(WHAT YOU SHOULD DO): Below are some entries. Copy each line in them that holds "Private".

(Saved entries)
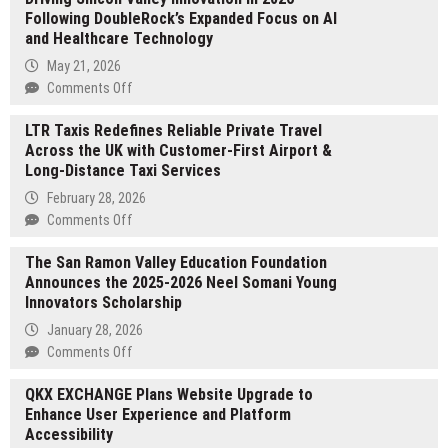
Following DoubleRock’s Expanded Focus on AI
No
and Healthcare Technology
Digital
Asset
May 21, 2026
Custody
on
Comments Off
Requirement
Suraj
LTR Taxis Redefines Reliable Private Travel
Rajwani
Across the UK with Customer-First Airport &
Examines
Long-Distance Taxi Services
the
Biggest
February 28, 2026
Trends
on
Comments Off
Driving
LTR
Silicon
The San Ramon Valley Education Foundation
Taxis
Valley
Announces the 2025-2026 Neel Somani Young
Redefines
Innovation
Innovators Scholarship
Reliable
in
Private
January 28, 2026
2026
Travel
on
Comments Off
Following
Across
The
DoubleRock’s
the
QKX EXCHANGE Plans Website Upgrade to
San
Expanded
UK
Enhance User Experience and Platform
Ramon
Focus
with
Accessibility
Valley
on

(ANSWER TO THIS TASK):
LTR Taxis Redefines Reliable Private Travel
Private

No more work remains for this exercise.